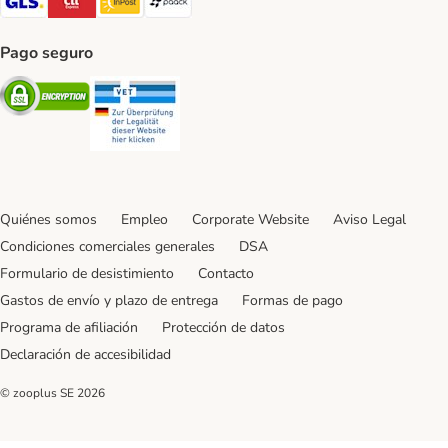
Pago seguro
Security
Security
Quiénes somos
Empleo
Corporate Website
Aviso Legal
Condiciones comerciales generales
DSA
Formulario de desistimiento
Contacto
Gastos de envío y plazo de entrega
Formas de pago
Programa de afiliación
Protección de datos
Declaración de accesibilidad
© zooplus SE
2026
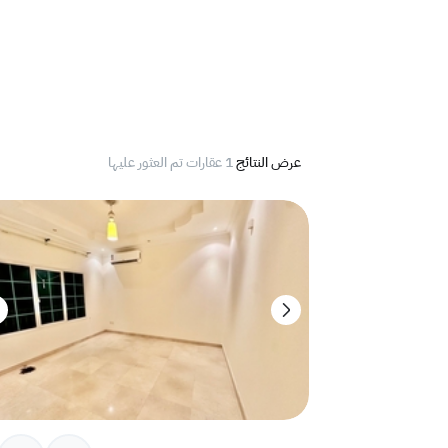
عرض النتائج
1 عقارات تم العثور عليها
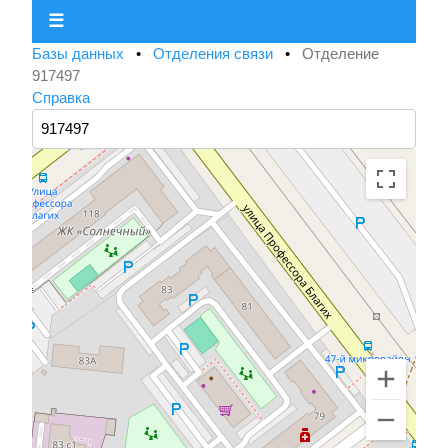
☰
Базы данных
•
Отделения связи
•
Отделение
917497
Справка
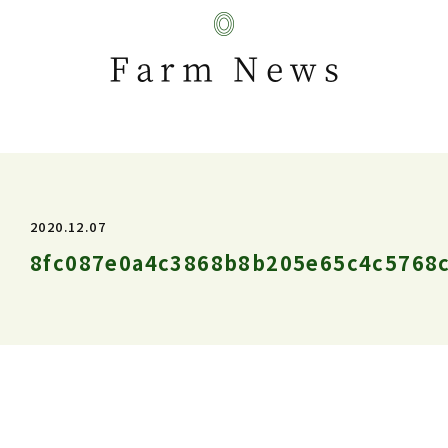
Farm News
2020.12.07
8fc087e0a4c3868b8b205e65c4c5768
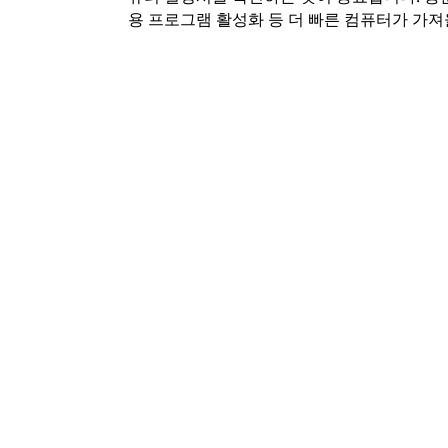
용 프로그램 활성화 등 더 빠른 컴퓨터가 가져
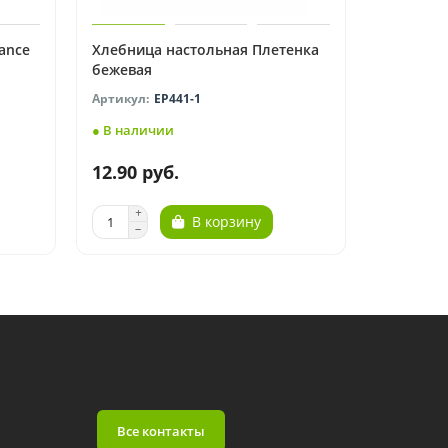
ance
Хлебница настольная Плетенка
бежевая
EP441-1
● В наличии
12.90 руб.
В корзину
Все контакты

§ Task details: Except for the pictures, set down all of the records exactly.

§ The answer:
Pago seguro
Security
Security
Quiénes somos
Empleo
Corporate Website
Aviso Legal
Condiciones comerciales generales
DSA
Formulario de desistimiento
Contacto
Gastos de envío y plazo de entrega
Formas de pago
Programa de afiliación
Protección de datos
Declaración de accesibilidad
© zooplus SE
2026
عرض النتائج
1 عقارات تم العثور عليها
☰
Базы данных
•
Отделения связи
•
Отделение
917497
Справка
Farm News
2020.12.07
8fc087e0a4c3868b8b205e65c4c5768
용 프로그램 활성화 등 더 빠른 컴퓨터가 가져
ance
Хлебница настольная Плетенка
бежевая
EP441-1
● В наличии
12.90 руб.
В корзину
Все контакты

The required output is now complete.